(Collected data)

┄┄┄┄┄┄┄┄┄┄

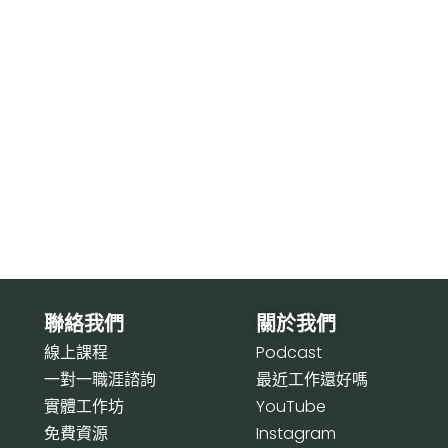
聯絡我們
關於我們
線上課程
P
odcast
一對一職涯諮詢
最近工作還好嗎
實體工作坊
Y
ouTube
免費資源
I
nstagram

┄┄┄┄┄┄┄┄┄┄

§ **EXERCISE REQUIREMENTS**
Copy all the entries word for word. Omit any pictures.

§ **RESPONSE TO THE TASK**
聯絡我們
關於我們
線上課程
P
odcast
一對一職涯諮詢
最近工作還好嗎
實體工作坊
Y
ouTube
免費資源
I
nstagram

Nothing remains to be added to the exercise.